== Extracted records ==

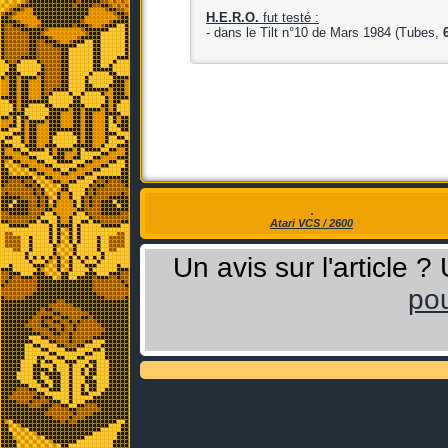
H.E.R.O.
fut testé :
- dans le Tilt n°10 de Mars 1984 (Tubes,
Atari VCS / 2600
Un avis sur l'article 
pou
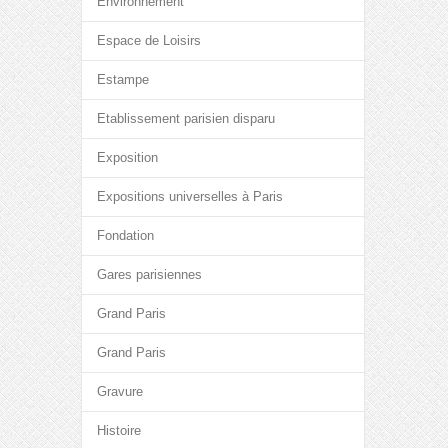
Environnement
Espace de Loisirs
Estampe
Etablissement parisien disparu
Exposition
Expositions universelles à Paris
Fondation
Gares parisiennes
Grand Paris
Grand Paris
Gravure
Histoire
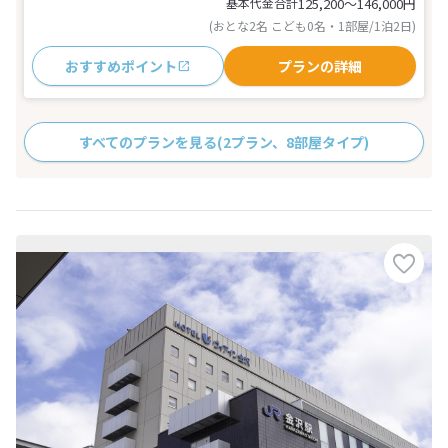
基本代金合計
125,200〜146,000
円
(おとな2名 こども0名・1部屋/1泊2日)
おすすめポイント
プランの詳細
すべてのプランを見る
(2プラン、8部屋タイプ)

===
== Extracted records ==

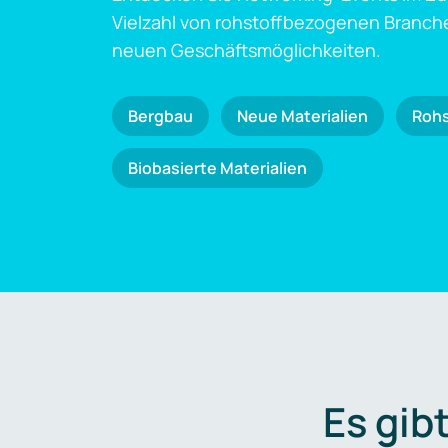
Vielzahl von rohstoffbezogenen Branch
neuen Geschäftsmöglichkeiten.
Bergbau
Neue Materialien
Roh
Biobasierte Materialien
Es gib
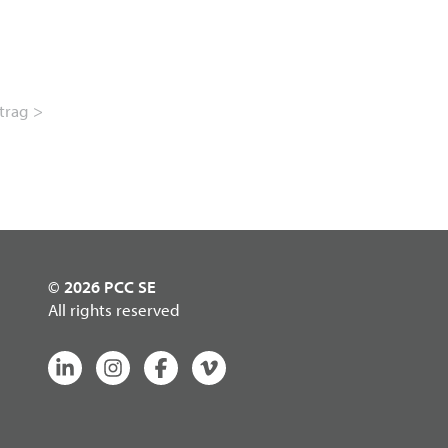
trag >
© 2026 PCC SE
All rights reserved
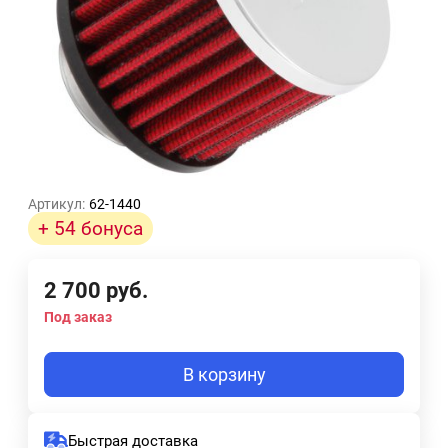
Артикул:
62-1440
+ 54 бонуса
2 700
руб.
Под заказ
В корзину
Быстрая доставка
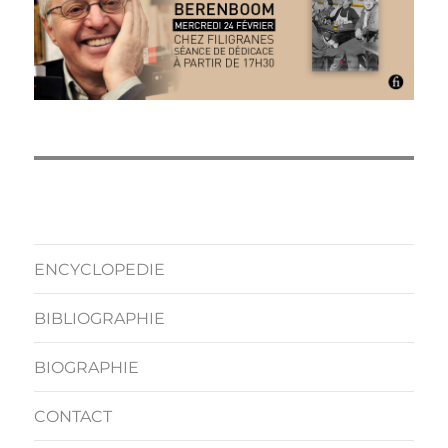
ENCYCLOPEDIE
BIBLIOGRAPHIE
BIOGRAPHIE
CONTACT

===
== Extracted records ==

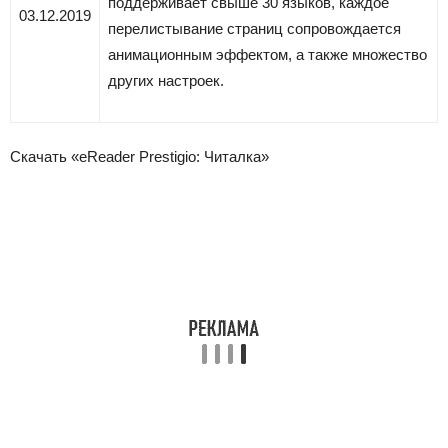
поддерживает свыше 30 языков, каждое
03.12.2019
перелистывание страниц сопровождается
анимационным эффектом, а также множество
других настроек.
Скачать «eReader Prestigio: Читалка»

===

=== Assignment ===
Range to print from the listing above: from the line with "Un avis sur l'article" up to and including the line with "(2プラン、8部屋タイプ)". Please print those lines exactly, with no pictures and nothing more.

=== Completed task ===
Un avis sur l'article 
pou
Environnement
Espace de Loisirs
Estampe
Etablissement parisien disparu
Exposition
Expositions universelles à Paris
Fondation
Gares parisiennes
Grand Paris
Grand Paris
Gravure
Histoire
基本代金合計
125,200〜146,000
円
(おとな2名 こども0名・1部屋/1泊2日)
おすすめポイント
プランの詳細
すべてのプランを見る
(2プラン、8部屋タイプ)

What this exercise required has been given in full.